Typische snelheden van APFSDS-kogels variëren per fabrikant en per type en lengte van de loop. Als typisch voorbeeld heeft de Amerikaanse General Dynamics KEW-A1 een mondingsnelheid van 1.740 m/s (5.700 ft/s). Ter vergelijking: een normaal geweer (handvuurwapen) heeft een mondingssnelheid van 914 m/s (3.000 ft/s). APFSDS-kogels werken in het algemeen in een bereik van 1.400 tot 1.800 m/s. Boven een bepaalde minimum inslagsnelheid die nodig is om de sterkteparameters van het doelmateriaal significant te overwinnen, is de lengte van de penetrator belangrijker dan de inslagsnelheid; zoals blijkt uit het feit dat het basismodel M829 bijna 200 meter/sec sneller vliegt dan het nieuwere model M829A3, maar slechts ongeveer half zo lang is, volstrekt ontoereikend om de modernste pantserinstallaties te verslaan.
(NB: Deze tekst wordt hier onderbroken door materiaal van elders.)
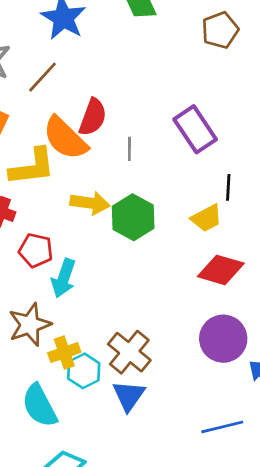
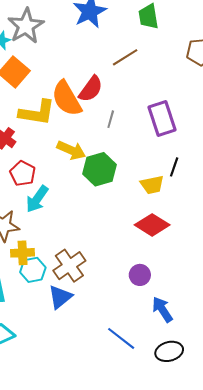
brown line: (42, 77) -> (125, 57), moved
purple circle: (223, 339) -> (140, 275), size x0.6
blue line: (222, 427) -> (121, 338), turned 36

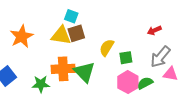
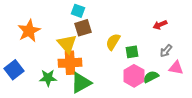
yellow triangle: (61, 35) -> (67, 44), moved, turned 40
gray arrow: (160, 57) -> (166, 51), size x0.6
green triangle: (84, 72) -> (81, 83), moved, turned 45

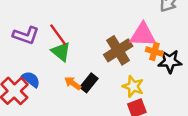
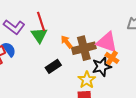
purple L-shape: (26, 35) -> (14, 27), moved
black star: (170, 61) -> (102, 67), moved, turned -30
orange arrow: (73, 83) -> (67, 42), moved

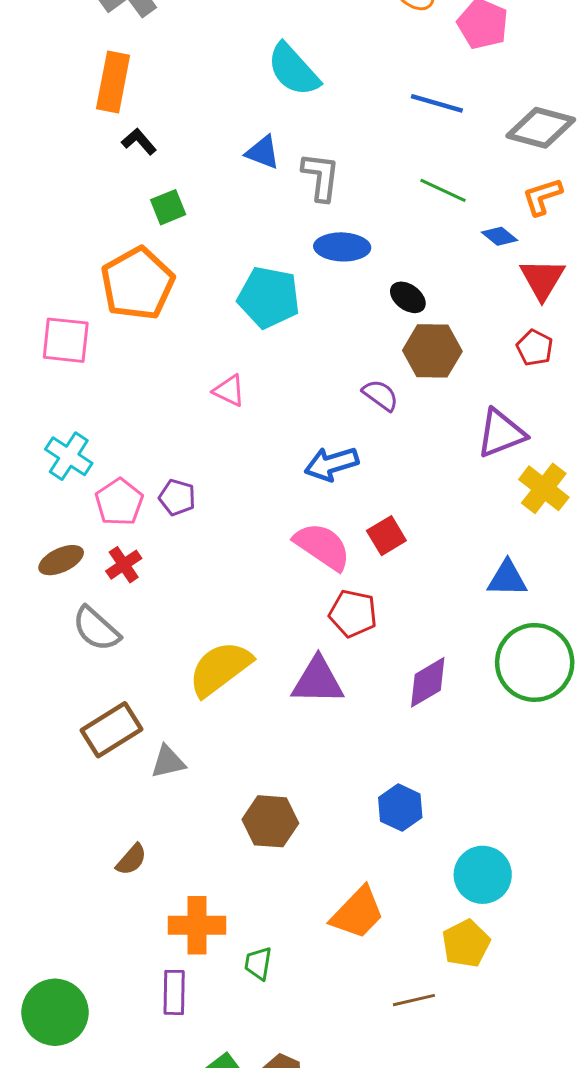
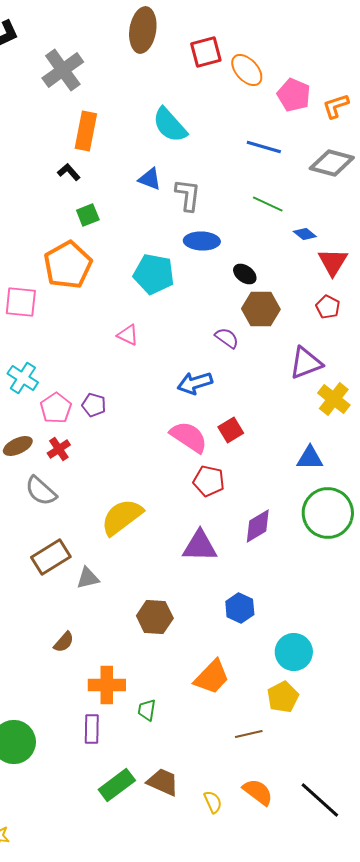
orange rectangle: (113, 82) -> (86, 131), moved
orange L-shape: (542, 197) -> (336, 106), moved
purple triangle: (318, 681) -> (200, 546), moved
Vaak is de grotere technische uitdaging het ontwerpen van een efficiënte sabot om met succes extreem lange penetrators te lanceren, die nu 800 mm (2 ft 7 in) in lengte benaderen. De sabot, nodig om de boring van het kanon te vullen bij het afvuren van een lang, slank vluchtprojectiel, is parasitair gewicht dat van de potentiële mondingsnelheid van het gehele projectiel afgaat. Het handhaven van de structurele integriteit in de boring van een dergelijk lang vluchtprojectiel onder versnellingen van tienduizenden g’s is geen triviale onderneming, en heeft ertoe geleid dat bij het ontwerpen van sabots in het begin van de jaren tachtig niet langer gebruik werd gemaakt van gemakkelijk verkrijgbaar goedkoop aluminium met een hoge sterkte voor de ruimtevaart, zoals 6061 en 6066-T6, naar hoogsterkte en duurdere 7075-T6 aluminium, maraging staal, en experimenteel ultrahoogsterkte 7090-T6 aluminium, naar de huidige state-of-the-art en ongelooflijk dure grafietvezelversterkte kunststoffen, om de parasitaire sabotmassa, die bijna de helft van de lanceringsmassa van het hele projectiel kan zijn, verder te verminderen.
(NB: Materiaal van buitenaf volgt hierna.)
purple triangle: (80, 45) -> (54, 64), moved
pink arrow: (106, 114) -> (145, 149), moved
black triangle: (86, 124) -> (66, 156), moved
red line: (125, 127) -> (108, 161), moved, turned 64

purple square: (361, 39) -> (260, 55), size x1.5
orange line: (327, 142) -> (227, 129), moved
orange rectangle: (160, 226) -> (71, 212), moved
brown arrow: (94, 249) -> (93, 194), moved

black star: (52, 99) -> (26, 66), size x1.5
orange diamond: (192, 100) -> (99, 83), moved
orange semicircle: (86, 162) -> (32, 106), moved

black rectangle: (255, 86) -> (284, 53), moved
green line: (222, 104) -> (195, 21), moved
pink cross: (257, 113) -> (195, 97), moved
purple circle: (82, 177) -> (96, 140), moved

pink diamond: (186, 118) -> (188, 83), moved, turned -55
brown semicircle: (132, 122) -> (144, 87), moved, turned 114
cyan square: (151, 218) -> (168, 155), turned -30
De wegschietende sabotblaadjes verplaatsen zich met zo’n hoge mondingssnelheid dat zij bij scheiding vele honderden meters kunnen voortbewegen met snelheden die dodelijk kunnen zijn voor troepen en schade kunnen toebrengen aan lichte voertuigen. Daarom moeten tankschutters, zelfs in de strijd, bedacht zijn op gevaar voor nabijgelegen troepen.

De gesaboteerde flechette was de tegenhanger van APFSDS in geweermunitie. Een geweer voor het afvuren van flechettes, het Special Purpose Individual Weapon, was in ontwikkeling voor het Amerikaanse leger, maar het project werd opgegeven.